À partir de 2024, les plus grands navires neufs de CMB seront équipés de moteurs dual fuel avec l'ammoniac, tandis que ses livraisons de navires pour 2023-24 seront configurés pour recevoir ultérieurement de l'ammoniac, a déclaré le PDG Alexander Saverys dans un interview à S&P Global Platts.

« Sur nos grands navires, nous pensons que l'ammoniac est le carburant de l'avenir, et nous ferons construire des porte-conteneurs, des vraquiers et des chimiquiers alimentés à l'ammoniac », soutient le dirigeant de la Compagnie maritime belge, qui possède et exploite 139 vraquiers, porte-conteneurs, chimiquiers et de navires de services (transfert d’équipage). 

Le dirigeant estime qu’il y a un différentiel de coût. « Tout le monde parle du GNL - et nous l'avons examiné au cours des 10 dernières années également - les coûts d'investissement pour un navire alimenté à l'ammoniac par rapport à un navire au GNL sont de moitié. C’est un petit investissement à faire pour avoir un navire à l'épreuve du futur. »

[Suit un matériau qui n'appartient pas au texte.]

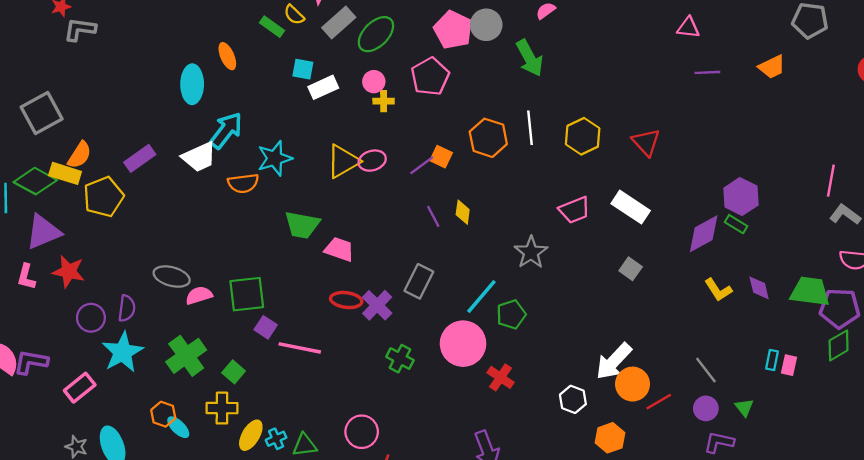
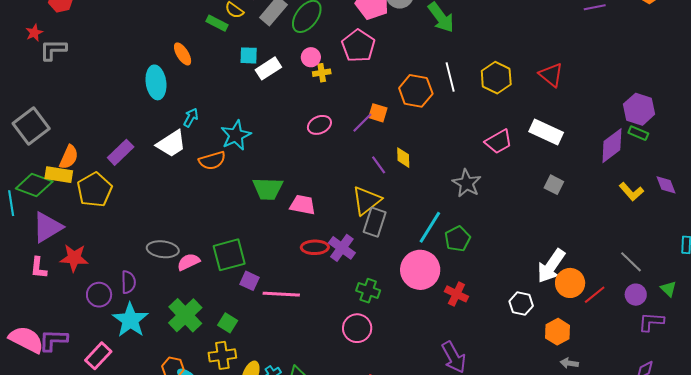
cyan arrow: (226, 130) -> (191, 118), size x0.6
yellow triangle: (343, 161) -> (366, 201), moved
pink circle: (362, 432) -> (357, 328), moved

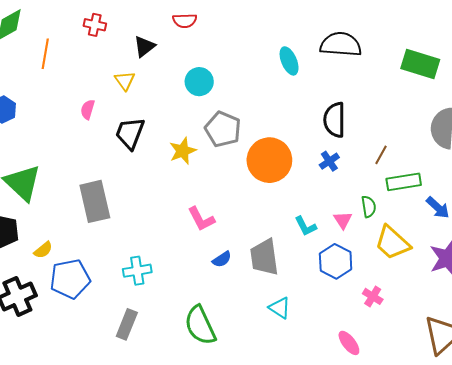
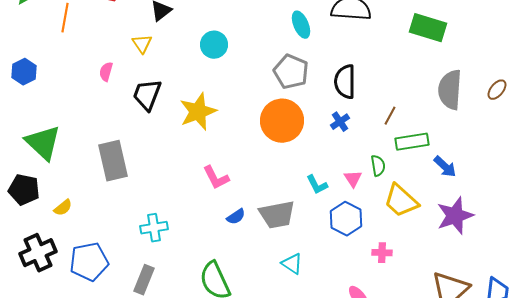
gray pentagon: (223, 129) -> (291, 72), moved
yellow star: (183, 151) -> (198, 112), size x1.4
gray trapezoid: (264, 257) -> (277, 215), turned -93
blue pentagon: (70, 279) -> (89, 262), moved
pink cross: (373, 296) -> (382, 253), turned -30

Cependant, reconnait-il, l'approvisionnement en ammoniac reste un problème dans la mesure où l'Europe « ne serait en mesure de produire qu'une petite partie de l'ammoniac vert nécessaire aux carburants marins » et qu'elle serait donc dépendante des importations de pays tels que l'Australie, l'Arabie saoudite, le Maroc et le Chili.

Moteurs à hydrogène

CMB prévoit d'alimenter ses plus petits navires avec de l’hydrogène-diesel, de sorte de pouvoir se rabattre sur le diesel si l’hydrogène n'est pas disponible. L’armateur attend de ce point de vue que les piles à combustible deviennent moins chères et plus fiables,

Début juin, la CMB, qui a signé avec le port d’Anvers un contrat d'affrètement de 10 ans pour son remorqueur, a ouvert à Anvers une station de ravitaillement en hydrogène pour les navires, les remorques, les voitures, les camions et les bus. Cette station a été construite par sa division Cleantech CMB.

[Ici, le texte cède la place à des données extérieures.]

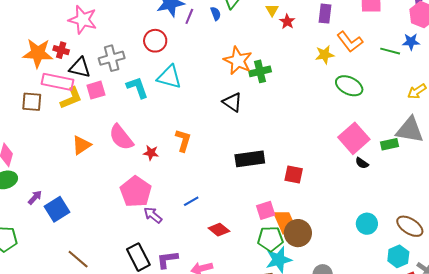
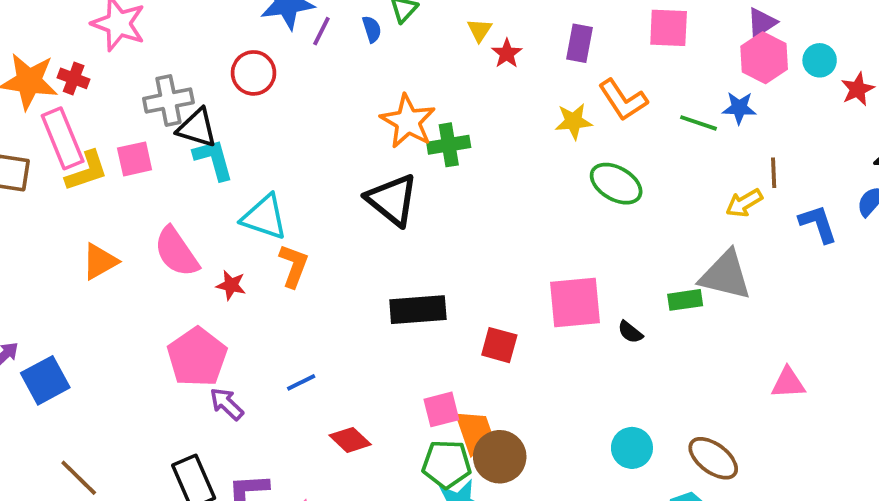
black triangle: (80, 68) -> (197, 128), moved
cyan triangle: (169, 77) -> (264, 217), moved
pink rectangle: (57, 82) -> (63, 138), turned 52
black triangle: (232, 102) -> (392, 200), size x1.4
pink square: (354, 138) -> (575, 303), moved, turned 32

L'électrolyseur de 1,2 MW peut fournir 450 kg/jour d'hydrogène, alimenté par l'électricité du réseau, en utilisant des garanties d'origine pour s'approvisionner en énergie verte. Les prix à la pompe de l'hydrogène sont actuellement de 10 €/kg dans toute l'Europe. Pour Alexander Saverys, il faudra le ramener autour de 3 € pour qu’il puisse s’imposer en alternative au diesel

Selon S&P Global Platts, le coût de la production d'hydrogène renouvelable par électrolyse alcaline en Europe était de 5,05 €/kg au 30 juin tandis que la production par électrolyse PEM était évaluée à 6,27 €/kg.